A jury convicted Bulatci of first-degree murder in the slaying of Const. Chris Worden two years ago in Hay River, N.W.T., and a judge sentenced him to life in prison with no parole for 25 years.
The grief-stricken woman referred to Bulatci as a “cowardly criminal” and told court she tells her daughter, Alexis, every night that her father loves her and is in heaven.
The 30-year-old constable was responding to a call in Hay River, N.W.T., on Oct. 6, 2007, when he was shot four times in a wooded area next to an apartment building.
Worden’s mother, Mary Ann, read a letter in court that she’d written to her son, saying her zest for life is gone.
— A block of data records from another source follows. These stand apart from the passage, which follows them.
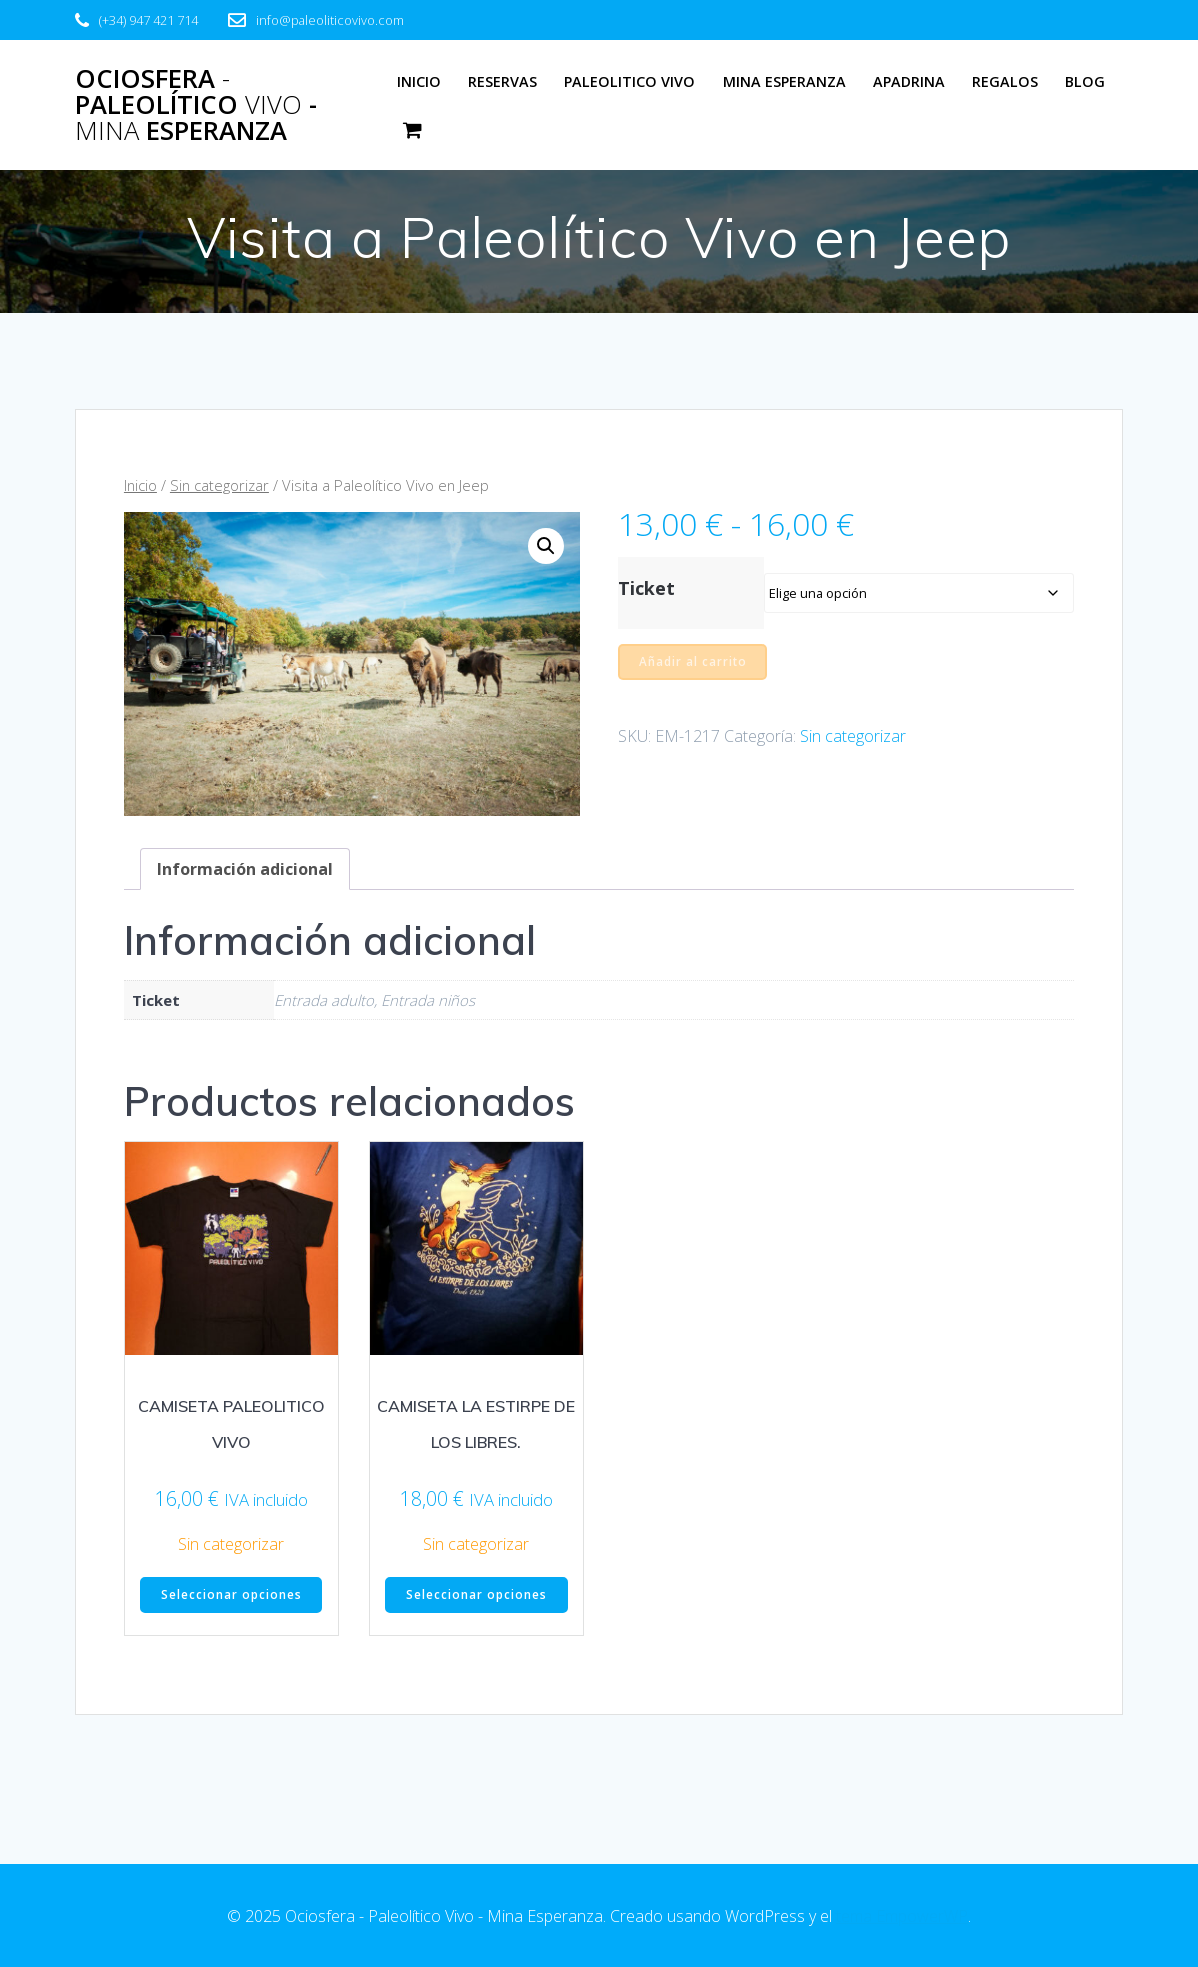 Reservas (502, 81)
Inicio (419, 81)
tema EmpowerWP (902, 1916)
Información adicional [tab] (245, 869)
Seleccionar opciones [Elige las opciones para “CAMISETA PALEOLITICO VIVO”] (231, 1595)
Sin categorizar (219, 485)
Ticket (646, 588)
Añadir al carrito (693, 661)
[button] (546, 546)
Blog (1085, 81)
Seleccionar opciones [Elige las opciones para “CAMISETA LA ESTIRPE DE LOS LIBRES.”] (476, 1595)
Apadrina (909, 81)
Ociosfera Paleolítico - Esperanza (196, 104)
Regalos (1005, 81)
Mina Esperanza (784, 81)
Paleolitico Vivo (629, 81)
No mother should have to endure the pain of seeing her child die, she said.
Worden was fatally shot the same day his parents would have celebrated their 34th wedding anniversary.
It was devastating “not being able to cradle your face and tell you ‘I love you’ one more time,” said the anguished woman.
Mary Ann Worden said she refused to utter Bulatci’s name in her letter because she didn’t want to afford him that dignity.
“I will never forgive this person for killing you and shattering our lives,” she said.
After imposing sentence, Justice John Vertes said the murder wasn’t just a tragedy for the Worden family. Bulatci’s parents have also experienced their own pain by watching their son fall into the world of drug dealing and then be convicted in the officer’s slaying, the judge said.
When the jury read its verdict earlier in the day, Bulatci hung his head and Jodie Worden burst into tears.
Bulatci, who is from St. Albert just north of Edmonton, testified he fired twice at the officer’s legs during a foot chase, but never meant to kill him.
The Crown argued that Bulatci did intend to kill the Mountie because he continued to keep enough pressure on the trigger for the gun to go off not once, but twice.